The attached line has us scratching our heads. The tentative plan is to use small-note symbol, coincidence signs on the "and" of 3, and commas to show the cross-beat 8th beaming of the large-print notes. If you've got a better approach to these measures, we sure would like to hear it.
But what about the order of the comma and coincidence signs when they occur together? I suppose it would be possible for multiple coincidence signs to occur within a comma-delineated group. Perhaps more importantly, the basis of the order of signs is that the closer you get to the note name, the more specific the signs are to that note. In my mind, the precise temporal location of the note is more specific than its relationship to the notes following it. So I would put the comma first in this situation. But there may be other ways of looking at it that I haven't thought of.
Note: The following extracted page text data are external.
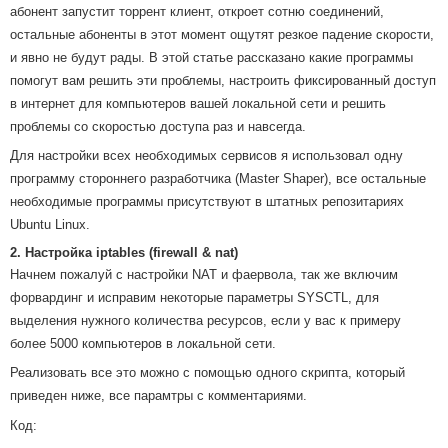
абонент запустит торрент клиент, откроет сотню соединений,
остальные абоненты в этот момент ощутят резкое падение скорости,
и явно не будут рады. В этой статье рассказано какие программы
помогут вам решить эти проблемы, настроить фиксированный доступ
в интернет для компьютеров вашей локальной сети и решить
проблемы со скоростью доступа раз и навсегда.
Для настройки всех необходимых сервисов я использовал одну
программу стороннего разработчика (Master Shaper), все остальные
необходимые программы присутствуют в штатных репозитариях
Ubuntu Linux.
2. Настройка iptables (firewall & nat)
Начнем пожалуй с настройки NAT и фаервола, так же включим
форвардинг и исправим некоторые параметры SYSCTL, для
выделения нужного количества ресурсов, если у вас к примеру
более 5000 компьютеров в локальной сети.
Реализовать все это можно с помощью одного скрипта, который
приведен ниже, все парамтры с комментариями.
Код:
Start with the knowledge that I am not a pianist. I always try to show things in the simplest possible way, and what I think is simple sometimes does not seem so to a pianist. Here's how I would handle this passage, as long as it ts not a facsimile transcription. I went back to Appendix C of the old De Garmo for inspiration, but did not find an exactly parallel illustration.
Since the pianist is clearly not to wait until the end of the duration of the eighth note to start the "grace notes," I think an in-accord starting with a "grace-rest" is necessary. I'd show the opening eighth note and two dot-5 eighth rests in the first side of the I-A. In the second side, I'd show the grace-rest, the opening bracket slur and all of the grace notes. I'd use the measure-division sign to end that line (the RH part will be similarly divided, with an I-A. In the next parallel, I'd simply end the bracket slur after the eighth note A. I don't think any concidence signs are necessary. I really don't see any reason to show the beams across the beats except in a facsimile transcription. I'll try to attach a Brasille2000 copy.